すべての店が緊急避難先として手を挙げられるわけではないが、0からシェルターを作るより普段は独立していて、有事の際のみ使用できる避難先があれば国や地方としても頼りになるはずだ。
また、ライブハウスが緊急避難先として広まることで「薄暗くてなんとなく怖い場所」から、行ったことのある場所として身近になれば、利用者も増えるかもしれない。
一方的に搾取されるような関係ではなく、Win-Winの関係を構築できれば、偏見による風評被害にあうことも減るのではないかと思う。
声出し収容100%が解禁されたとはいえ、まだガイドライン上では1曲のうち25%の規制がある。
段階的に規制を緩和し、声出し100%を今後は目指していくだろう。
マスクに関しては、している状態としていない状態で感染リスクに有意な差が生じている以上、声出し以上に規制緩和のハードルは高い。
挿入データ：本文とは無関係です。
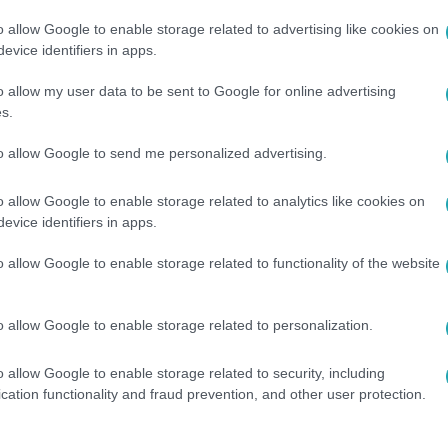
o allow Google to enable storage related to advertising like cookies on
0. 4:19
evice identifiers in apps.
kos a fizetési stopról: A 70-es években v
o allow my user data to be sent to Google for online advertising
kelnök szerint a fű alatt intézett fizetési stop arra utalhat, 
s.
ámláján. A szakemberek a transzparencia hiánya miatt egyelőr
zati lépés nem jelent pozitív üzenetet a piacnak. Az elszálló i
to allow Google to send me personalized advertising.
yarország hitelfelvételi lehetőségeiről beszélgettünk a Magy
o allow Google to enable storage related to analytics like cookies on
evice identifiers in apps.
o allow Google to enable storage related to functionality of the website
ly: Magyarország sikeresen bocsátott ki
t a nemzetközi piacon
o allow Google to enable storage related to personalization.
tetők továbbra is bíznak a magyar gazdaságban.
o allow Google to enable storage related to security, including
cation functionality and fraud prevention, and other user protection.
また、年表で過去の規制と緩和とライブ中止の流れを鑑みるに、規制が緩和されても羽目を外しすぎると世間から疎まれ、中止に追い込まれるケースもある。
信頼を勝ち取らなければ、規制は緩和されない。
そのことは音楽ジャンル問わず、ライブハウスやライブを守りたいからこそ、最低限のマナーやモラルは守るように心がけたい。